→ ASSIGNMENT: In the entries that follow, the lines from the one with "தீரன் சின்னமலை அவர்களின் நினைவு நாளில் போற்றி" through the one with "ஆட்சியர் ஆய்வு…" are the ones to write out, exactly and with both ends included. Nothing else should appear.

→ DATA FOR THE TASK:
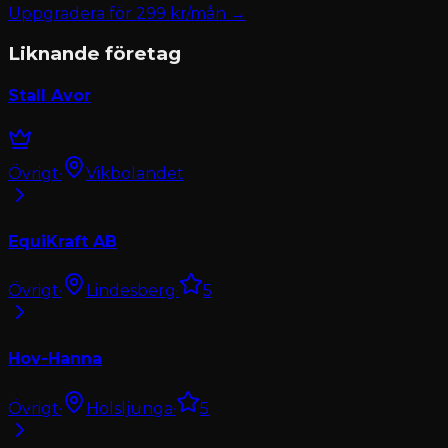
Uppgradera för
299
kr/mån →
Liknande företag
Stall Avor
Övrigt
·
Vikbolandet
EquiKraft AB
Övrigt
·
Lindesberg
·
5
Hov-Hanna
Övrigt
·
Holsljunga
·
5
---
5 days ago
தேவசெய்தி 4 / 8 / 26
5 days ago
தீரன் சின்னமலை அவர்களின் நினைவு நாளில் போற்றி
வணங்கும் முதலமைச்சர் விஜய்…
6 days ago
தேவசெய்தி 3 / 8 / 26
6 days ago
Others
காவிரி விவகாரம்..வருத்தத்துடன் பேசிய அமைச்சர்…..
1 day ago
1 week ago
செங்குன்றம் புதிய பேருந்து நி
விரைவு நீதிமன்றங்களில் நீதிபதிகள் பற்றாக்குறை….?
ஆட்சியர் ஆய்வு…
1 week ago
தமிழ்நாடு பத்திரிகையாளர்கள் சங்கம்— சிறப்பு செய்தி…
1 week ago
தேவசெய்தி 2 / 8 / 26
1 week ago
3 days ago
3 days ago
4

→ OUTPUT:
தீரன் சின்னமலை அவர்களின் நினைவு நாளில் போற்றி
வணங்கும் முதலமைச்சர் விஜய்…
6 days ago
தேவசெய்தி 3 / 8 / 26
6 days ago
Others
காவிரி விவகாரம்..வருத்தத்துடன் பேசிய அமைச்சர்…..
1 day ago
1 week ago
செங்குன்றம் புதிய பேருந்து நி
விரைவு நீதிமன்றங்களில் நீதிபதிகள் பற்றாக்குறை….?
ஆட்சியர் ஆய்வு…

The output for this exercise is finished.